SUPPLIED DATA:
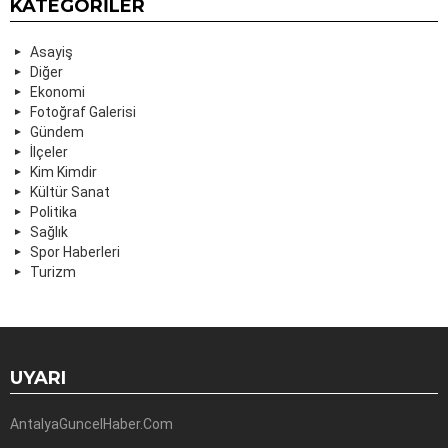
KATEGORILER
Asayiş
Diğer
Ekonomi
Fotoğraf Galerisi
Gündem
İlçeler
Kim Kimdir
Kültür Sanat
Politika
Sağlık
Spor Haberleri
Turizm
UYARI
AntalyaGuncelHaber.Com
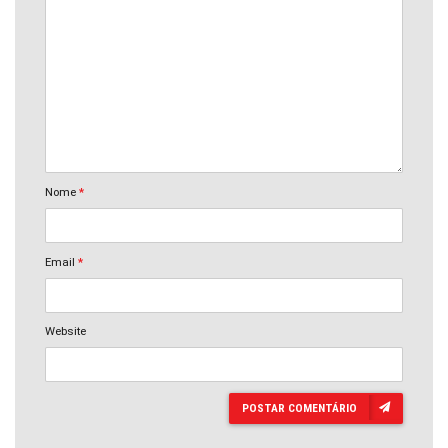
Nome
*
Email
*
Website
POSTAR COMENTÁRIO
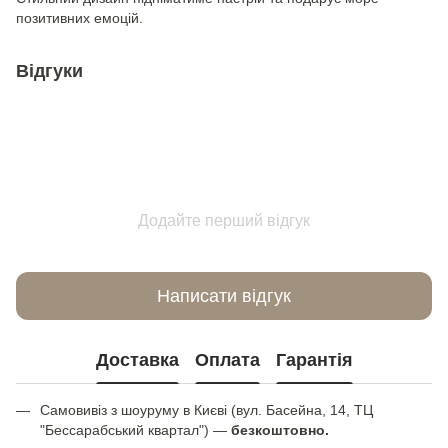
позитивних емоцій.
Відгуки
Додайте перший відгук
Написати відгук
Доставка
Оплата
Гарантія
Самовивіз з шоуруму в Києві (вул. Басейна, 14, ТЦ
"Бессарабський квартал") —
безкоштовно.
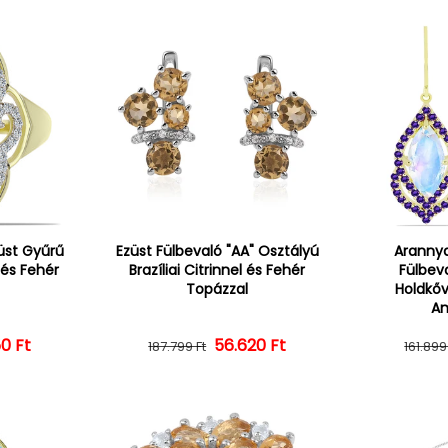
üst Gyűrű
Ezüst Fülbevaló "AA" Osztályú
Arannya
 és Fehér
Brazíliai Citrinnel és Fehér
Fülbev
Topázzal
Holdkőv
Am
0 Ft
ál ár
vezményes ár
56.620 Ft
Normál ár
Kedvezményes ár
187.799 Ft
161.899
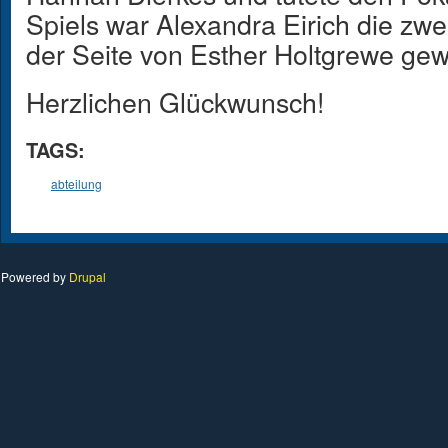
Spiels war Alexandra Eirich die zw
der Seite von Esther Holtgrewe gew
Herzlichen Glückwunsch!
TAGS:
abteilung
Powered by
Drupal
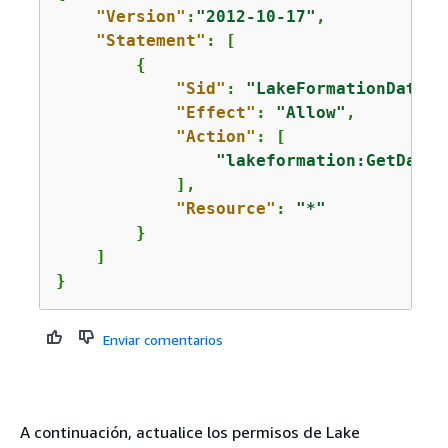
"Version"
:
"2012-10-17"
,

"Statement"
: [

{
"Sid"
: 
"LakeFormationDataAc
"Effect"
: 
"Allow"
,

"Action"
: [

"lakeformation:GetDataA
            ],

"Resource"
: 
"*"
        }

    ]

}
Enviar comentarios
A continuación, actualice los permisos de Lake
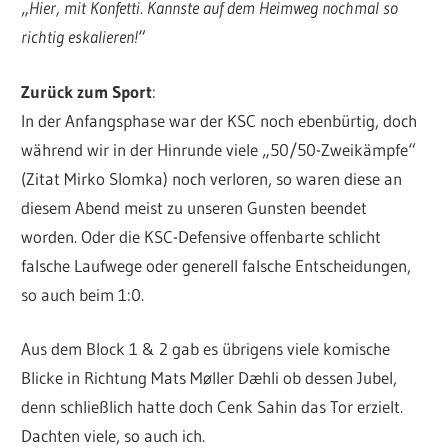
„
Hier, mit Konfetti. Kannste auf dem Heimweg nochmal so
richtig eskalieren!
“
Zurück zum Sport
:
In der Anfangsphase war der KSC noch ebenbürtig, doch
während wir in der Hinrunde viele „50/50-Zweikämpfe“
(Zitat Mirko Slomka) noch verloren, so waren diese an
diesem Abend meist zu unseren Gunsten beendet
worden. Oder die KSC-Defensive offenbarte schlicht
falsche Laufwege oder generell falsche Entscheidungen,
so auch beim 1:0.
Aus dem Block 1 & 2 gab es übrigens viele komische
Blicke in Richtung Mats Møller Dæhli ob dessen Jubel,
denn schließlich hatte doch Cenk Sahin das Tor erzielt.
Dachten viele, so auch ich.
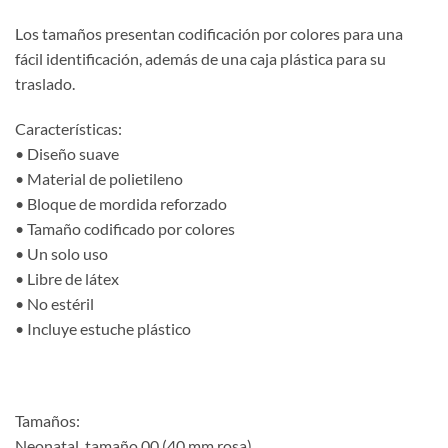
Los tamaños presentan codificación por colores para una
fácil identificación, además de una caja plástica para su
traslado.
Características:
• Diseño suave
• Material de polietileno
• Bloque de mordida reforzado
• Tamaño codificado por colores
• Un solo uso
• Libre de látex
• No estéril
• Incluye estuche plástico
Tamaños:
Neonatal, tamaño 00 (40 mm rosa).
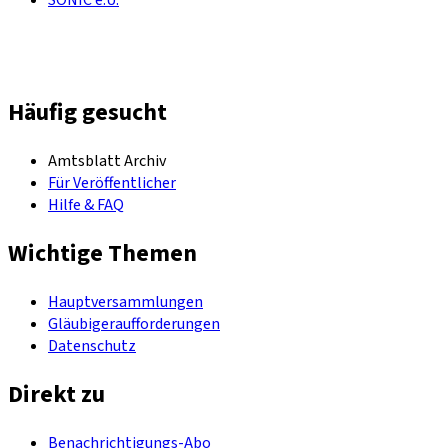
Häufig gesucht
Amtsblatt Archiv
Für Veröffentlicher
Hilfe & FAQ
Wichtige Themen
Hauptversammlungen
Gläubigeraufforderungen
Datenschutz
Direkt zu
Benachrichtigungs-Abo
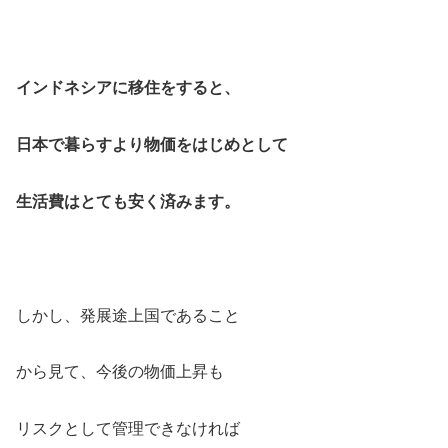
インドネシアに移住をすると、
日本で暮らすより物価をはじめとして
生活費はとても安く済みます。
しかし、発展途上国であること
から見て、今後の物価上昇も
リスクとして管理できなければ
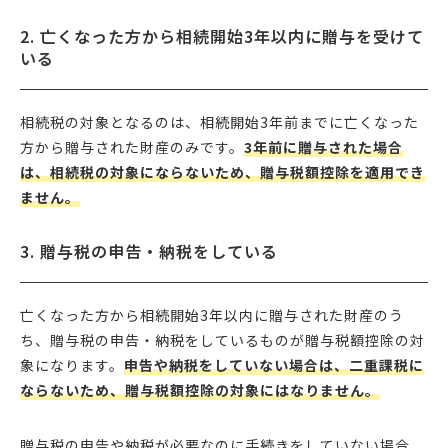
2. 亡くなった方から相続開始3年以内に贈与を受けて
いる
相続税の対象となるのは、相続開始3年前までに亡くなった
方から贈与された財産のみです。
3年前に贈与された場合
は、相続税の対象にならないため、贈与税額控除を適用でき
ません。
3. 贈与税の申告・納税をしている
亡くなった方から相続開始3年以内に贈与された財産のう
ち、贈与税の申告・納税をしているものが贈与税額控除の対
象になります。
申告や納税をしていない場合は、二重課税に
ならないため、贈与税額控除の対象にはなりません。
贈与税の申告や納税が必要なのに手続きをしていない場合、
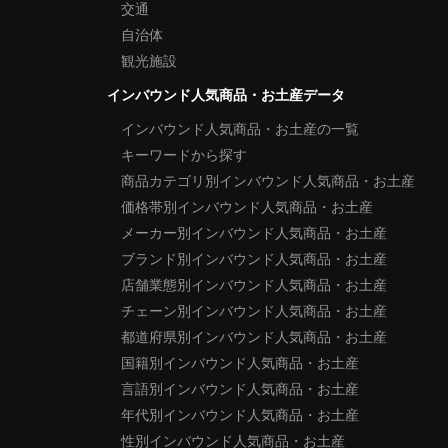
交通
自治体
観光施設
インバウンド人気商品・お土産データ
インバウンド人気商品・お土産の一覧
キーワードから探す
商品カテゴリ別インバウンド人気商品・お土産
価格帯別インバウンド人気商品・お土産
メーカー別インバウンド人気商品・お土産
ブランド別インバウンド人気商品・お土産
店舗業態別インバウンド人気商品・お土産
チェーン別インバウンド人気商品・お土産
都道府県別インバウンド人気商品・お土産
国籍別インバウンド人気商品・お土産
言語別インバウンド人気商品・お土産
年代別インバウンド人気商品・お土産
性別インバウンド人気商品・お土産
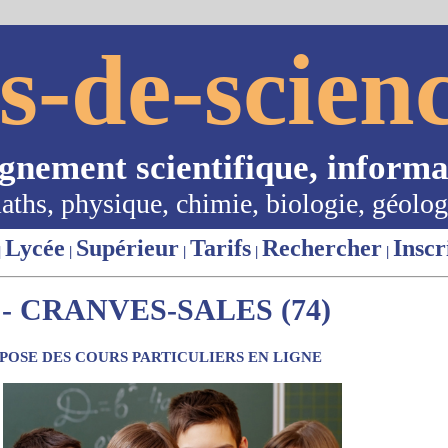
s-de-scienc
ignement scientifique, informa
aths, physique, chimie, biologie, géolog
Lycée
Supérieur
Tarifs
Rechercher
Inscr
|
|
|
|
|
- CRANVES-SALES (74)
OSE DES COURS PARTICULIERS EN LIGNE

EXERCISE DIRECTIONS: Every line above goes into the copy unchanged; the pictures do not.

TASK ANSWER:
KATEGORILER
Asayiş
Diğer
Ekonomi
Fotoğraf Galerisi
Gündem
İlçeler
Kim Kimdir
Kültür Sanat
Politika
Sağlık
Spor Haberleri
Turizm
UYARI
AntalyaGuncelHaber.Com
Nome
*
Email
*
Website
POSTAR COMENTÁRIO
позитивних емоцій.
Відгуки
Додайте перший відгук
Написати відгук
Доставка
Оплата
Гарантія
Самовивіз з шоуруму в Києві (вул. Басейна, 14, ТЦ
"Бессарабський квартал") —
безкоштовно.
üst Gyűrű
Ezüst Fülbevaló "AA" Osztályú
Arannya
 és Fehér
Brazíliai Citrinnel és Fehér
Fülbev
Topázzal
Holdkőv
Am
0 Ft
ál ár
vezményes ár
56.620 Ft
Normál ár
Kedvezményes ár
187.799 Ft
161.899
Spiels war Alexandra Eirich die zw
der Seite von Esther Holtgrewe gew
Herzlichen Glückwunsch!
TAGS:
abteilung
Powered by
Drupal
"Version"
:
"2012-10-17"
,

"Statement"
: [

{
"Sid"
: 
"LakeFormationDataAc
"Effect"
: 
"Allow"
,

"Action"
: [

"lakeformation:GetDataA
            ],

"Resource"
: 
"*"
        }

    ]

}
Enviar comentarios
A continuación, actualice los permisos de Lake
„
Hier, mit Konfetti. Kannste auf dem Heimweg nochmal so
richtig eskalieren!
“
Zurück zum Sport
:
In der Anfangsphase war der KSC noch ebenbürtig, doch
während wir in der Hinrunde viele „50/50-Zweikämpfe“
(Zitat Mirko Slomka) noch verloren, so waren diese an
diesem Abend meist zu unseren Gunsten beendet
worden. Oder die KSC-Defensive offenbarte schlicht
falsche Laufwege oder generell falsche Entscheidungen,
so auch beim 1:0.
Aus dem Block 1 & 2 gab es übrigens viele komische
Blicke in Richtung Mats Møller Dæhli ob dessen Jubel,
denn schließlich hatte doch Cenk Sahin das Tor erzielt.
Dachten viele, so auch ich.
Los tamaños presentan codificación por colores para una
fácil identificación, además de una caja plástica para su
traslado.
Características:
• Diseño suave
• Material de polietileno
• Bloque de mordida reforzado
• Tamaño codificado por colores
• Un solo uso
• Libre de látex
• No estéril
• Incluye estuche plástico
Tamaños:
Neonatal, tamaño 00 (40 mm rosa).
Häufig gesucht
Amtsblatt Archiv
Für Veröffentlicher
Hilfe & FAQ
Wichtige Themen
Hauptversammlungen
Gläubigeraufforderungen
Datenschutz
Direkt zu
Benachrichtigungs-Abo
インドネシアに移住をすると、
日本で暮らすより物価をはじめとして
生活費はとても安く済みます。
しかし、発展途上国であること
から見て、今後の物価上昇も
リスクとして管理できなければ
2. 亡くなった方から相続開始3年以内に贈与を受けて
いる
相続税の対象となるのは、相続開始3年前までに亡くなった
方から贈与された財産のみです。
3年前に贈与された場合
は、相続税の対象にならないため、贈与税額控除を適用でき
ません。
3. 贈与税の申告・納税をしている
亡くなった方から相続開始3年以内に贈与された財産のう
ち、贈与税の申告・納税をしているものが贈与税額控除の対
象になります。
申告や納税をしていない場合は、二重課税に
ならないため、贈与税額控除の対象にはなりません。
贈与税の申告や納税が必要なのに手続きをしていない場合、
交通
自治体
観光施設
インバウンド人気商品・お土産データ
インバウンド人気商品・お土産の一覧
キーワードから探す
商品カテゴリ別インバウンド人気商品・お土産
価格帯別インバウンド人気商品・お土産
メーカー別インバウンド人気商品・お土産
ブランド別インバウンド人気商品・お土産
店舗業態別インバウンド人気商品・お土産
チェーン別インバウンド人気商品・お土産
都道府県別インバウンド人気商品・お土産
国籍別インバウンド人気商品・お土産
言語別インバウンド人気商品・お土産
年代別インバウンド人気商品・お土産
性別インバウンド人気商品・お土産
s-de-scienc
ignement scientifique, informa
aths, physique, chimie, biologie, géolog
Lycée
Supérieur
Tarifs
Rechercher
Inscr
|
|
|
|
|
- CRANVES-SALES (74)
OSE DES COURS PARTICULIERS EN LIGNE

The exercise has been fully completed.